Monday, June 14, 2010

Sermon - Luke 7:36-8:3 - Pentecost 3

3rd Sunday After Pentecost
Luke 7:36-8:3
June 13, 2010
“Big Sinner”

Do you know someone who's a really big sinner? Someone who really sins a lot – and in big ways. Someone who's a bad example to those around them. Someone who's always doing and saying the wrong things, for petty, selfish reasons? Someone who could really use some guidance, or maybe a good kick in the pants? Someone who should really get their act together. Who is that really bad sinner that you know? Is it you?

Today we read about Jesus visit to the home of Simon the Pharisee. And like most of us, Simon was a whole lot better at seeing other people's sins than his own. When the sinful woman comes in and makes a big fuss over Jesus, Simon is appalled! “How could Jesus welcome such a big sinner like her? Doesn't he know what kind of woman she is? He should be hanging around with respectable people like me – not women of ill repute. After all, I'm a pretty good guy – a pharisee – my credentials are impeccable. I deserve Jesus' approval – but her? This Jesus must not really be a prophet after all. For everyone can see that SHE is a sinner.”

Simon thinks it, and Jesus knows just what he's thinking. He probably didn't even need any miraculous insight to know Simon's thoughts. It must have been obvious. He probably wore a look of disgust on his face. How did this woman get into my house, anyway?

But Jesus has a lesson for Simon, and for us. Two debtors owe a man money. 50 or 500 denarii – both are forgiven. Now who loves the moneylender more? Of course the one with the larger debt. And even Simon the Pharisee can understand that.

What he couldn't see was that he had a debt at all. The woman's sins were out there. They were for all to see. And they were serious sins. Sexual sins, certainly, we might call them “lifestyle choices” today. But they never really let her have peace. Even as she sinned, she knew – it nagged at her. She must have become a prisoner of her own guilt and shame.

But Simon – he lived under an illusion. Like a person in denial that his monthly mortgage is too much to pay – or that a bill would be coming at all. He didn't think he even had a debt, much less a big one. His sins didn't really bother him – if he even admitted to having any. But the most dangerous sins are not the most spectacular. The most troublesome sins are not the ones most people see. They are the ones that are not admitted. They are the sins of the heart that we hide in the shadows of our denial. Pride. Lust. Selfishness. Sins of omission – failing to do what we ought. Lovelessness when it comes to our neighbor. Thoughtlessness when it comes to our God.

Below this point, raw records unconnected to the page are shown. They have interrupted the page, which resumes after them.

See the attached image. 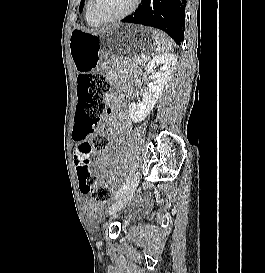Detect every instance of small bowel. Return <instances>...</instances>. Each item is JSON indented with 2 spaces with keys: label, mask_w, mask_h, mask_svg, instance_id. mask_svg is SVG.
I'll return each instance as SVG.
<instances>
[{
  "label": "small bowel",
  "mask_w": 265,
  "mask_h": 273,
  "mask_svg": "<svg viewBox=\"0 0 265 273\" xmlns=\"http://www.w3.org/2000/svg\"><path fill=\"white\" fill-rule=\"evenodd\" d=\"M107 102L109 104V112L105 119L106 129L105 132L108 136H113L118 126V121L121 118V113L118 112V103L112 96H108ZM128 124V122H126ZM82 142L75 140L73 150V163L77 167L79 163L77 148ZM114 148L110 147L101 153L94 161L93 159H82V164H91L93 167L100 170L104 177L110 178V166L108 163V157L113 153ZM101 213V206H90L88 215L92 218H96Z\"/></svg>",
  "instance_id": "c3829d8e"
}]
</instances>
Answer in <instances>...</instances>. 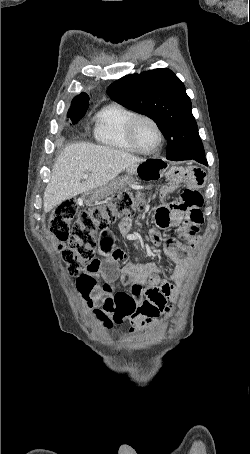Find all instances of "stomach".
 <instances>
[{"instance_id":"1","label":"stomach","mask_w":250,"mask_h":454,"mask_svg":"<svg viewBox=\"0 0 250 454\" xmlns=\"http://www.w3.org/2000/svg\"><path fill=\"white\" fill-rule=\"evenodd\" d=\"M165 162L158 159H148L143 162L131 166L127 169L129 176H135L140 181H152L162 176L165 169ZM117 189V185L113 182L108 183L100 188L85 193L88 202L104 199L111 195Z\"/></svg>"}]
</instances>
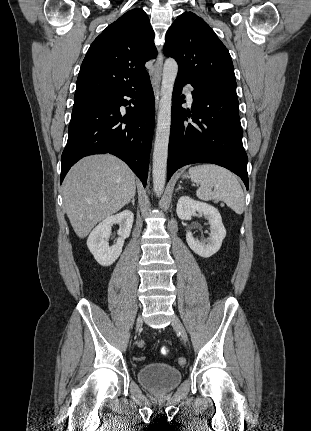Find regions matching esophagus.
Segmentation results:
<instances>
[{
    "label": "esophagus",
    "instance_id": "obj_1",
    "mask_svg": "<svg viewBox=\"0 0 311 431\" xmlns=\"http://www.w3.org/2000/svg\"><path fill=\"white\" fill-rule=\"evenodd\" d=\"M162 66H163V55L162 53H160L157 57L154 72L152 75L156 112L158 111V104L160 100V82H161V76H162Z\"/></svg>",
    "mask_w": 311,
    "mask_h": 431
}]
</instances>
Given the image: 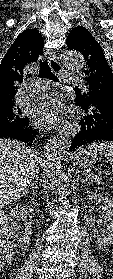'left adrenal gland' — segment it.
Listing matches in <instances>:
<instances>
[{
  "label": "left adrenal gland",
  "instance_id": "obj_1",
  "mask_svg": "<svg viewBox=\"0 0 113 279\" xmlns=\"http://www.w3.org/2000/svg\"><path fill=\"white\" fill-rule=\"evenodd\" d=\"M79 181H81V182H86L87 179L82 178V176L80 175V173L77 172V179H76L77 185H79Z\"/></svg>",
  "mask_w": 113,
  "mask_h": 279
}]
</instances>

But like Simon the Pharisee how many of us stumble through life without much thought to sin until some “ big sinner” crosses our path and inconveniences us. How dare they? Who do they think they are?

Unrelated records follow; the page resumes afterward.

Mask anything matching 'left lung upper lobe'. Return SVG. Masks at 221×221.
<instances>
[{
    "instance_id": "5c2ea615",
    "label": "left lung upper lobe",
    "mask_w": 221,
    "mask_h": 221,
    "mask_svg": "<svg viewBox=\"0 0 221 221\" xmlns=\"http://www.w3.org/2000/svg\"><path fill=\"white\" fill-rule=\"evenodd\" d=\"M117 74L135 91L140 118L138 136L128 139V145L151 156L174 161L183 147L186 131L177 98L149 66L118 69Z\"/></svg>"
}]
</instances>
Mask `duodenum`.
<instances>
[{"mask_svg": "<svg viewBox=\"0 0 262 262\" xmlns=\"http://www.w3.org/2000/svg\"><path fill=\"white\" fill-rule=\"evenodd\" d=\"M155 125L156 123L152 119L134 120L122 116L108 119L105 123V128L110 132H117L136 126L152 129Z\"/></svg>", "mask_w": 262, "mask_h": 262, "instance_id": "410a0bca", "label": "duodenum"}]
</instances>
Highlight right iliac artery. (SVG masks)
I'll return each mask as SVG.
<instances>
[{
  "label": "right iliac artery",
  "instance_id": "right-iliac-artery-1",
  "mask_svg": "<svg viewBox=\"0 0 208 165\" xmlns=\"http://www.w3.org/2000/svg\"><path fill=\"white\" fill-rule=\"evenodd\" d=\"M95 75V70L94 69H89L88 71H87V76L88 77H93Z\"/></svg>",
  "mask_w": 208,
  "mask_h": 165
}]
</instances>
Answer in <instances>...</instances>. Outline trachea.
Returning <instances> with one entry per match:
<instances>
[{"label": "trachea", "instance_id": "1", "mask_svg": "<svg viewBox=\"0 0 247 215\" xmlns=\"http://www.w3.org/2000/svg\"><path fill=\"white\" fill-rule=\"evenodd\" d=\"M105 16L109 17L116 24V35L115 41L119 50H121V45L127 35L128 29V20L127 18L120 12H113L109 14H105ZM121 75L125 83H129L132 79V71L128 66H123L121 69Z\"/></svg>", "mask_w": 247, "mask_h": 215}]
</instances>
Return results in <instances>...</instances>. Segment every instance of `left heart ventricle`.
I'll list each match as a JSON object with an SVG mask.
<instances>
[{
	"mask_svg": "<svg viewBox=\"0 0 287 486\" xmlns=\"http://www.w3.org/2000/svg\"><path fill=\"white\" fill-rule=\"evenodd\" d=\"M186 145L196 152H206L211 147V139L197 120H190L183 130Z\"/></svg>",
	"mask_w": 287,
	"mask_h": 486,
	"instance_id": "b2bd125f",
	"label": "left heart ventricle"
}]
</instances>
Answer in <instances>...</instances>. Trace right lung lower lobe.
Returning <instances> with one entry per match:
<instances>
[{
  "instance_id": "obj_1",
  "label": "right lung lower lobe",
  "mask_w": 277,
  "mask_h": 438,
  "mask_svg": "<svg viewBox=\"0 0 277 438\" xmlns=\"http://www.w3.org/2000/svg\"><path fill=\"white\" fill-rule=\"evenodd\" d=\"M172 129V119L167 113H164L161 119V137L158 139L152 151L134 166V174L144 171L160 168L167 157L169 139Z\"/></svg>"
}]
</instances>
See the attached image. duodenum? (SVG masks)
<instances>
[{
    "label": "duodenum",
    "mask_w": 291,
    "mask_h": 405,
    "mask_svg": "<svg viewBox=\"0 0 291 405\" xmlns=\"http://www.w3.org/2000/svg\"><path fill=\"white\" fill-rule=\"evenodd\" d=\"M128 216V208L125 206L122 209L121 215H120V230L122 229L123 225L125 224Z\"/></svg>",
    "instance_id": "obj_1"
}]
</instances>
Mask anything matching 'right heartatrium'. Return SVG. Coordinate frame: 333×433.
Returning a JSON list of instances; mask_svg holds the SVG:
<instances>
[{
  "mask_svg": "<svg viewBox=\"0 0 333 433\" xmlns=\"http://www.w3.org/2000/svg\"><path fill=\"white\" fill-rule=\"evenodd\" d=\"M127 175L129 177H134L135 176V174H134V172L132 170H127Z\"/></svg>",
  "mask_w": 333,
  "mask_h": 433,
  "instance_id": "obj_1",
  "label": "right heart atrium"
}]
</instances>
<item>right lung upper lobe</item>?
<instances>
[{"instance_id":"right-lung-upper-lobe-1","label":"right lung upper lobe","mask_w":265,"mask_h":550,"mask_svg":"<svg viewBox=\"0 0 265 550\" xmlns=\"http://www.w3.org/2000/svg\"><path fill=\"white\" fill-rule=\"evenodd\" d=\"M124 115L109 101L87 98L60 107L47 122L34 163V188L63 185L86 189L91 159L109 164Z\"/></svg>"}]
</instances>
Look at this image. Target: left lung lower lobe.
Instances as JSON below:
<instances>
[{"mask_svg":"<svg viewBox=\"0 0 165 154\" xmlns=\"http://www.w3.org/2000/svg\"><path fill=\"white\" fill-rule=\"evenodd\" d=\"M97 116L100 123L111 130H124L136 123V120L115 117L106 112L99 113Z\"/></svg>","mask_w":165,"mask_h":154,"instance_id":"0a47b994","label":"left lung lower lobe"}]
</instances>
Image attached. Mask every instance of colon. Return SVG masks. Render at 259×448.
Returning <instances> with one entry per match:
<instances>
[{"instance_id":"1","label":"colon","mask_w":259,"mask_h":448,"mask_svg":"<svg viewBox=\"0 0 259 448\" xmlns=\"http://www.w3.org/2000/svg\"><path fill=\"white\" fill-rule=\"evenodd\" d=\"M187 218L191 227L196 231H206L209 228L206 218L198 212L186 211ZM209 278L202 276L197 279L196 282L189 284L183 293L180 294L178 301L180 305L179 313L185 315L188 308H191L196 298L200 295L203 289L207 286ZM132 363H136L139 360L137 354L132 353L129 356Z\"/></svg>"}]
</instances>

The dirty little secret is that our sins are big too. That you and I are the big sinner too. We should be weeping at Jesus' feet along with the woman. Weeping in sorrow over our sin. And weeping in joy at our forgiveness.

Yes, your sins are a big deal. Admit it. Let's not rationalize our sins away. Let's not live in denial and only admit it when someone points it out – but then only in a really general way, “Oh, we're all sinners”. Let your sins be what they are – ugly, wicked, troublesome bringers of pain and misery and death. Instead of making a big deal about someone else's sins... a little honesty about our own is in order.

And then notice what Jesus does with such a sinner. He doesn't say the sins don't matter. In fact he admits that the woman had sinned much. But when she comes weeping, he doesn't beat her down even more. A bruised reed he does not break. He speaks kindly to her. He assures her. Most of all, he forgives her. Just like he forgives so many other sinners who know their sin. Like he does for all who are weary and heaven lady – he gives rest. Like he heals the sick, not the healthy who need no doctor. Jesus sinners will receive, always, always with his forgiveness.

The woman who washed Jesus' feet knew the forgiveness that washed away her sins. Not an expensive perfume, but the precious blood of Christ. She shed her tears on his feet, but he wept drops of blood, and suffered the wrath of God. She anointed him in humble thanks, whose body would be anointed for a hasty burial. But death had no hold on him. Now alive forever, he is the victor over sin. And our life and victory are sure – in him.

Jesus says one other thing here we might notice. “...her sins, which are many, are forgiven - for she loved much. But he who is forgiven little, loves little."

Jesus is not saying that our love for God or neighbor is the basis for our forgiveness. She was not forgiven because she loved much. Rather, love flows from forgiveness. Love for God and love for neighbor increases in proportion to our appreciation of forgiveness.

The more you know your sin, how big it is, how many your sins are... the more you'll know your need for Jesus and his forgiveness. And the more you know his forgiveness, the more the Spirit works to show his love in your life. You will love God. You will love your neighbor. Because you know his love for you in Christ. Big sinner. Bigger Savior. Much love, in Jesus Christ our Lord, amen.